▸ WORK TASK
Everything from the first line of the entries below through the line holding "nels et aux modèles concurrents ?" must be printed exactly as written.

▸ PROVIDED DATA
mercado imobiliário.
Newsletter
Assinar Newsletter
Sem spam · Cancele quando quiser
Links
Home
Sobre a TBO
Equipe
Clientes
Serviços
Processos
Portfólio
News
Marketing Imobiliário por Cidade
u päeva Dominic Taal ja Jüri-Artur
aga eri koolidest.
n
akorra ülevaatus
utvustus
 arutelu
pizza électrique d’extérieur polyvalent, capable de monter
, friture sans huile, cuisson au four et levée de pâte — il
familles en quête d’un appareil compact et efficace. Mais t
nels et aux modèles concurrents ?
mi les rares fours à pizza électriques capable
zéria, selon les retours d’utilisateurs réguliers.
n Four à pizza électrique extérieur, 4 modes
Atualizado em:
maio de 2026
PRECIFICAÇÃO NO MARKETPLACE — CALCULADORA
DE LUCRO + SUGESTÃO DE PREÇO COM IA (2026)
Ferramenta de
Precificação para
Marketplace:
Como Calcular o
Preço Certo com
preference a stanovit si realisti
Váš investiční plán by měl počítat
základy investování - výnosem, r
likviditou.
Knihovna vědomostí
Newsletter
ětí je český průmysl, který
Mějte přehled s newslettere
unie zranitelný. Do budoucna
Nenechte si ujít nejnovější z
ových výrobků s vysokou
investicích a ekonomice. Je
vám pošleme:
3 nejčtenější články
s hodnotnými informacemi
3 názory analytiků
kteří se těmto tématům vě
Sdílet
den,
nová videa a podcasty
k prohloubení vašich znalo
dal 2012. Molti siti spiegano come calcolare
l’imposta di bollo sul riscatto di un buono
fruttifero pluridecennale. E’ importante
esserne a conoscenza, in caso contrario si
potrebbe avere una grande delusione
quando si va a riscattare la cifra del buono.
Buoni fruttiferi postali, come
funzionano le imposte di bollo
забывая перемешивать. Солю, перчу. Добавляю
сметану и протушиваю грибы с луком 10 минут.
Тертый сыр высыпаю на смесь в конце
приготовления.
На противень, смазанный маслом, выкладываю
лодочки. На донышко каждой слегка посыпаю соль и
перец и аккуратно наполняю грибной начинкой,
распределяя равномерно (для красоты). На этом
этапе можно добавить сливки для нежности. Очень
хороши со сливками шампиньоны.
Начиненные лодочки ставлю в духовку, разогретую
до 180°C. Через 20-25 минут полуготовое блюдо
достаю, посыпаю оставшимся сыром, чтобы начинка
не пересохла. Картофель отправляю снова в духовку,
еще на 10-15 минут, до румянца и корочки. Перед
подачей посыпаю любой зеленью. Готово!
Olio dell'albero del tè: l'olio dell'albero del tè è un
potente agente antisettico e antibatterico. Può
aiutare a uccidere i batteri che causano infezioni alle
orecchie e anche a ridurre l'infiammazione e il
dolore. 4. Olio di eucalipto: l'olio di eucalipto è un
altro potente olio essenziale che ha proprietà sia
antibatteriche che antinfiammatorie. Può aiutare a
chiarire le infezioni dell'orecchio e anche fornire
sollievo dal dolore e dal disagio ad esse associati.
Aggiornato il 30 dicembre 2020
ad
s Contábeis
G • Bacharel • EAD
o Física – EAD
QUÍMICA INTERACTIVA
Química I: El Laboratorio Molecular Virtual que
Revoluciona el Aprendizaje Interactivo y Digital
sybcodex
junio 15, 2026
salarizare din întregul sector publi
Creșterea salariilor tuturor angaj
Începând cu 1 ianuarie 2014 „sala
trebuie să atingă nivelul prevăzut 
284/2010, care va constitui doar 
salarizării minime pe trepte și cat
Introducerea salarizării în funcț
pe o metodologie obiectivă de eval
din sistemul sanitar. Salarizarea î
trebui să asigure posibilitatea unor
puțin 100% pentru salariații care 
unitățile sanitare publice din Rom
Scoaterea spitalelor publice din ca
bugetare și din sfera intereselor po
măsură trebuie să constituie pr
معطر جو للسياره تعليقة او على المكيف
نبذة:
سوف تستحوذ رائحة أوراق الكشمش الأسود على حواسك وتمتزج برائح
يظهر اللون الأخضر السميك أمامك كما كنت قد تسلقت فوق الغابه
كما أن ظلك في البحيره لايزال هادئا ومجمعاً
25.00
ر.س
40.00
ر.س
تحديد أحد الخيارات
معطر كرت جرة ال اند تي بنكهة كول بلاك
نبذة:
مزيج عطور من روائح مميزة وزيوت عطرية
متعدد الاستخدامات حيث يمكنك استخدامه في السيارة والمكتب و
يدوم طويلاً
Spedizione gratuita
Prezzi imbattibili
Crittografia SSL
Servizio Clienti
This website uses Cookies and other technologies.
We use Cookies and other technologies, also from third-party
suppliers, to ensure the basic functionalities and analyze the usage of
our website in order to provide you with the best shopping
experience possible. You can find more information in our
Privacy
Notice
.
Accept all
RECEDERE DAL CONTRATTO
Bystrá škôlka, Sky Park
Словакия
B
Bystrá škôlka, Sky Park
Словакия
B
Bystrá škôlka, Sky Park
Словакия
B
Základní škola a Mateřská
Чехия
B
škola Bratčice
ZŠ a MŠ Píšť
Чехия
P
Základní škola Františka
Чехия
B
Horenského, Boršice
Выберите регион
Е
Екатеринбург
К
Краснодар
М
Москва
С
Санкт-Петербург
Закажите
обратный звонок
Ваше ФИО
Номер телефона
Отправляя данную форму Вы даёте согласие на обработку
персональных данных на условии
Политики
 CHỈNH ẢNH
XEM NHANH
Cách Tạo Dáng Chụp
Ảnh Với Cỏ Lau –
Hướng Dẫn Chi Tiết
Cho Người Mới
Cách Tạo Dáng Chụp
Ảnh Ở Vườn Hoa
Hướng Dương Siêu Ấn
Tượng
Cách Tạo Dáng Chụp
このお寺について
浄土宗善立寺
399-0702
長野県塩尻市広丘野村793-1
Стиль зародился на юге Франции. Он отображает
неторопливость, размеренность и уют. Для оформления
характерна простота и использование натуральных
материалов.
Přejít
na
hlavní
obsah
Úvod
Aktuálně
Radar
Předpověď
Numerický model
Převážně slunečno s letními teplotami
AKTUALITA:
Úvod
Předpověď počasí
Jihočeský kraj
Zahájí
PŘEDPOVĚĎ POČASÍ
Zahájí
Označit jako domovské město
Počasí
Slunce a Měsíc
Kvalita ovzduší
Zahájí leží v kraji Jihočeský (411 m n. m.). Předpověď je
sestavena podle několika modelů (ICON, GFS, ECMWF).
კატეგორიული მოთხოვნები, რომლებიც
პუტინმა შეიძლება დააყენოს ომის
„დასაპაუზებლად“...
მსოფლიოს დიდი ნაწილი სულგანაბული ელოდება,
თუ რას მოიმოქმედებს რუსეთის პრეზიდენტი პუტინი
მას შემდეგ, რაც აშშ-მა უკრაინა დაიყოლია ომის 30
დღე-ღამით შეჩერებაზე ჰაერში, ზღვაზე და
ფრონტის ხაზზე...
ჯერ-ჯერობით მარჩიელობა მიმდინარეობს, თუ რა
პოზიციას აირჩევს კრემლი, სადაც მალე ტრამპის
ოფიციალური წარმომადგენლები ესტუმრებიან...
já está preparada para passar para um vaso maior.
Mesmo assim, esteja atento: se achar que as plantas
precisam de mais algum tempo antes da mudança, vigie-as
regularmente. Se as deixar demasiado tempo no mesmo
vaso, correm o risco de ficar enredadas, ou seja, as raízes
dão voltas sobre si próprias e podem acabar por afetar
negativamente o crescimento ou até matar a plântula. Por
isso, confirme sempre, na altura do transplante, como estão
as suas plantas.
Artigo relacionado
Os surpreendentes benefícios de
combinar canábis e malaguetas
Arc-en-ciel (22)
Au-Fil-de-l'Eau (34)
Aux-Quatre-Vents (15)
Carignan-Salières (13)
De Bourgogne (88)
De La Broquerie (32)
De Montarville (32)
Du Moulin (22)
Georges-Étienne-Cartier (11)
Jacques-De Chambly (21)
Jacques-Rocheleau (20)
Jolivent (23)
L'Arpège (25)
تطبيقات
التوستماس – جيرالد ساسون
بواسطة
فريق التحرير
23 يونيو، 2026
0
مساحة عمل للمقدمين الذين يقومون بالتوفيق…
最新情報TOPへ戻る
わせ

▸ THE ANSWER
mercado imobiliário.
Newsletter
Assinar Newsletter
Sem spam · Cancele quando quiser
Links
Home
Sobre a TBO
Equipe
Clientes
Serviços
Processos
Portfólio
News
Marketing Imobiliário por Cidade
u päeva Dominic Taal ja Jüri-Artur
aga eri koolidest.
n
akorra ülevaatus
utvustus
 arutelu
pizza électrique d’extérieur polyvalent, capable de monter
, friture sans huile, cuisson au four et levée de pâte — il
familles en quête d’un appareil compact et efficace. Mais t
nels et aux modèles concurrents ?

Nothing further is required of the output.